Now assume the user clicks the Close button on the FSearch form and the form unloads itself. The XEditor’s reference is decremented and, since the form now has a reference count of zero, COM destroys it. Everything is fine.

But what if the user closes the MDI child window instead of the FSearch form? COM calls the Release method to destroy the child window’s XEditor instance, but since the FSearch form still has an outstanding reference to the XEditor control, the reference count will not reach 0, the control will not be destroyed, and the Terminate event will not be called. The FSearch form and its XEditor instance will live on, using resources even though the form that was supposed to control it has disappeared. The FSearch form is like Frankenstein’s monster—independent and out of control. The user sees the form, but not the editor being searched. Technically, this problem also occurs in Edwina, but because Edwina terminates at the same time that the XEditor instance is destroyed, Visual Basic automatically kills the rogue search form.

Since the XEditor instance creates the search form, we’d like XEditor to own FSearch and be able to terminate it. The lifetime of the search form should be bounded by the lifetime of XEditor.

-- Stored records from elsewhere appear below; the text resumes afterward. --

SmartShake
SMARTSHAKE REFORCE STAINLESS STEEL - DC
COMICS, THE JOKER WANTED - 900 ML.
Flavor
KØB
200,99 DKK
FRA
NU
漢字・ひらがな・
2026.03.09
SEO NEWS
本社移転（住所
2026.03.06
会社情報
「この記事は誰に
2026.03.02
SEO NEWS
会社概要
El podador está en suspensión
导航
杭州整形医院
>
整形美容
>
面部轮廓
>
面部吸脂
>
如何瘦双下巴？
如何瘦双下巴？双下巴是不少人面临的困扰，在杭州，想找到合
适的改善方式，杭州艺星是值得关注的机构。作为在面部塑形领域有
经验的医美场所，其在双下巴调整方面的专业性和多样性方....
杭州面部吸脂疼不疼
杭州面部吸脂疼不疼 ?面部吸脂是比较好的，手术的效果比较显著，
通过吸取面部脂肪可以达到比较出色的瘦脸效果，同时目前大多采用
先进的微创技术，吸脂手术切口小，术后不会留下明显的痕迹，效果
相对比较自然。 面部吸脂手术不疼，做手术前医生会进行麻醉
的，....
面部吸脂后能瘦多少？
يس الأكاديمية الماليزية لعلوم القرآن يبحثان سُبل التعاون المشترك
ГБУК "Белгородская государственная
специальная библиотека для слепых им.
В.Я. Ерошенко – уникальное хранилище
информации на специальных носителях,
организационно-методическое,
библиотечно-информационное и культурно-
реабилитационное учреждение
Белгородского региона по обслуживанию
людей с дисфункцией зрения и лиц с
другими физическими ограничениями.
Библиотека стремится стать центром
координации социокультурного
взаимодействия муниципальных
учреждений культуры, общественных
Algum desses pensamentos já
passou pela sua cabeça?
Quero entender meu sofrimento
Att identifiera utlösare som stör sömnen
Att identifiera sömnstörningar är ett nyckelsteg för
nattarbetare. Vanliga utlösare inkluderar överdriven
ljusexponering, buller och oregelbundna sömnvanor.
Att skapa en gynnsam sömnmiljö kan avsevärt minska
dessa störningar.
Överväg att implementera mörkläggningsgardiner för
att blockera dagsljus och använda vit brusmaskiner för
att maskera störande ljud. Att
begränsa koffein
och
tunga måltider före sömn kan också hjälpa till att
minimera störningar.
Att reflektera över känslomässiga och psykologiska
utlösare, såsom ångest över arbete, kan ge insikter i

But there’s no way for XEditor to know when it’s being destroyed because the FSearch reference to XEditor keeps the Terminate event from being fired.

If we were writing XEditor and FSearch in C++ or B--, this would be a simple problem. Don’t call AddRef and Release on the FSearch reference to XEditor. The XEditor on FSearch is actually owned by the creating XEditor, so there’s no need for it to have a separate reference count. XEditor will destroy this form when it’s ready. With this fix, the reference count of XEditor will be 1, not 2, and when the child window tries to destroy XEditor, the count will go to 0, the control will be destroyed, and XEditor’s Terminate event can unload FSearch and set its reference variable to Nothing. Everything comes out right. Of course, we don’t really want to manage all reference counting just to avoid this problem. We want a way to handle the problem in Visual Basic.